Primary keys and foreign keys in Supabase - Time & Space Complexity
When working with primary keys and foreign keys in Supabase, it's important to understand how the number of database operations grows as data increases.
We want to know how the time to insert or query data changes when tables have these keys.
Analyze the time complexity of inserting rows with primary and foreign keys.
// Insert a new user
const { data: user } = await supabase
.from('users')
.insert([{ id: 1, name: 'Alice' }])
.select()
// Insert a new order linked to the user
const { data: order } = await supabase
.from('orders')
.insert([{ id: 101, user_id: 1, product: 'Book' }])
.select()
This sequence inserts a user with a primary key and an order referencing that user via a foreign key.

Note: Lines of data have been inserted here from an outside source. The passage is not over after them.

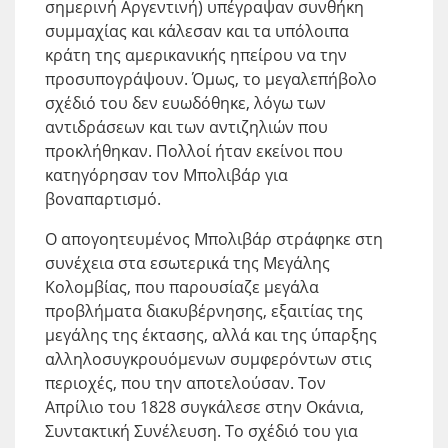
σημερινή Αργεντινή) υπέγραψαν συνθήκη
συμμαχίας και κάλεσαν και τα υπόλοιπα
κράτη της αμερικανικής ηπείρου να την
προσυπογράψουν. Όμως, το μεγαλεπήβολο
σχέδιό του δεν ευωδόθηκε, λόγω των
αντιδράσεων και των αντιζηλιών που
προκλήθηκαν. Πολλοί ήταν εκείνοι που
κατηγόρησαν τον Μπολιβάρ για
βοναπαρτισμό.
Ο απογοητευμένος Μπολιβάρ στράφηκε στη
συνέχεια στα εσωτερικά της Μεγάλης
Κολομβίας, που παρουσίαζε μεγάλα
προβλήματα διακυβέρνησης, εξαιτίας της
μεγάλης της έκτασης, αλλά και της ύπαρξης
αλληλοσυγκρουόμενων συμφερόντων στις
περιοχές, που την αποτελούσαν. Τον
Απρίλιο του 1828 συγκάλεσε στην Οκάνια,
Συντακτική Συνέλευση. Το σχέδιό του για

Look at the main database calls that happen repeatedly as data grows.
- Primary operation: Insert row into 'users' and 'orders' tables.

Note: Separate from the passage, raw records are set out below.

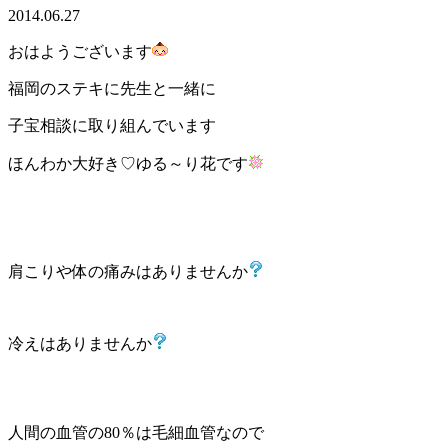
2014.06.27
おはようございます
福岡のステキに先生と一緒に
子宝相談に取り組んでいます
ほんわか大好き♡ゆる～り花です
肩こりや体の痛みはありませんか
冷えはありませんか
人間の血管の80％は毛細血管なので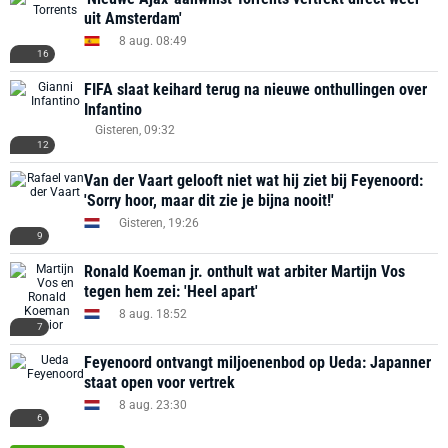
uit Amsterdam'
8 aug. 08:49
16
FIFA slaat keihard terug na nieuwe onthullingen over
Infantino
Gisteren, 09:32
12
Van der Vaart gelooft niet wat hij ziet bij Feyenoord:
'Sorry hoor, maar dit zie je bijna nooit!'
Gisteren, 19:26
9
Ronald Koeman jr. onthult wat arbiter Martijn Vos
tegen hem zei: 'Heel apart'
8 aug. 18:52
7
Feyenoord ontvangt miljoenenbod op Ueda: Japanner
staat open voor vertrek
8 aug. 23:30
6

- How many times: Once per new user and once per new order.
Each insert checks keys to keep data consistent. As you add more rows, each insert still does a quick check.

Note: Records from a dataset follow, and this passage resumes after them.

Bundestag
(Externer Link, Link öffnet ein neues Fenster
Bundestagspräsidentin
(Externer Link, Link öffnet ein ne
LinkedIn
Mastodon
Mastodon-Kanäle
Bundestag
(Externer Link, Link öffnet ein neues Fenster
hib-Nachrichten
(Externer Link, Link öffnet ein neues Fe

| Input Size (n) | Approx. API Calls/Operations |
|---|---|
| 10 users + 10 orders | 20 insert operations |
| 100 users + 100 orders | 200 insert operations |
| 1000 users + 1000 orders | 2000 insert operations |
Pattern observation: The number of operations grows directly with the number of rows inserted.
Time Complexity: O(n)
This means the time to insert rows grows linearly with the number of rows you add.
[X] Wrong: "Adding foreign keys makes inserts take much longer as data grows exponentially."
[OK] Correct: Foreign key checks are efficient and use indexes, so insert time grows linearly, not exponentially.
Understanding how keys affect database operations shows you can design data that stays fast and reliable as it grows.
"What if we added an index on the foreign key column? How would that affect the time complexity of inserts and queries?"